Data De-Silo-fication, using combined power of RDF Language & Nanotation

Kingsley Uyi Idehen
OpenLink Software Blog
5 min readSep 23, 2016

Situation Analysis

In today’s world, we are constantly challenged by several vectors of data silo–fication when trying to create, publish, access, or integrate data:

  • Different Document Content Formats
  • Applications hardwired to specific Data Representation Notations and/or Document Content Formats
  • Infrastructure Technology vendor politics and business models
  • Social Media provider politics and business models

The RDF Language (Resource Description Framework), when used in conjunction with HTTP URIs (Hyperlinks), provides a unique and powerful solution for data de-silo-fication. Unfortunately, for a variety of reasons (some self-inflicted), RDF is generally misunderstood, and as a result, its powerful value proposition remains mercurial to many end-users, developers, and data integration practitioners.

What Problem Does RDF Solve?

RDF enables the creation of structured data using sentences. Basically, mimicking what we do every day (irrespective of our individual native tongue) when speaking, writing, or even signing; i.e., RDF enables the use of signs, syntax, and semantics to encode and decode information (data in some context). The underlying model (or schema) of RDF (and other languages) is first-order logic, i.e., the observation-of-fact (data) is an expression of the notion that everything is related to something else, in a variety of ways.

How Can I Experience the Power of RDF, with Ease?

This post is about answering the question posed with a simple live demonstration.
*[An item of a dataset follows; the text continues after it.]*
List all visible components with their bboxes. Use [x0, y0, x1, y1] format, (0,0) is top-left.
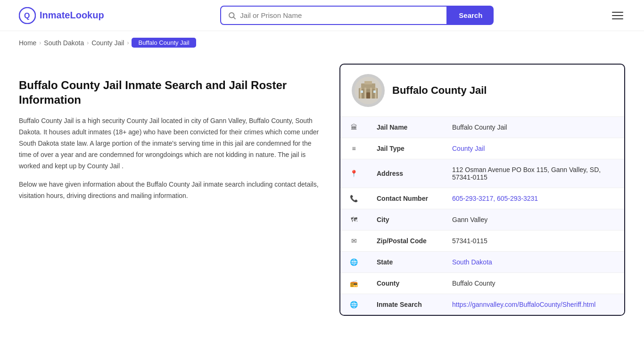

I’ve created the four documents using four different document editing tools, each containing identical RDF Language sentences:

In addition to the above, I’ve employed the powerful structured data sniffing prowess of our multi-browser extension known as the OpenLink Structured Data Sniffer (OSDS). This end-user level tool provides data discovery, extraction, and transformation functionality that highlights what RDF is fundamentally about, i.e., structured data endowed with machine- and human-comprehensible relationship type semantics.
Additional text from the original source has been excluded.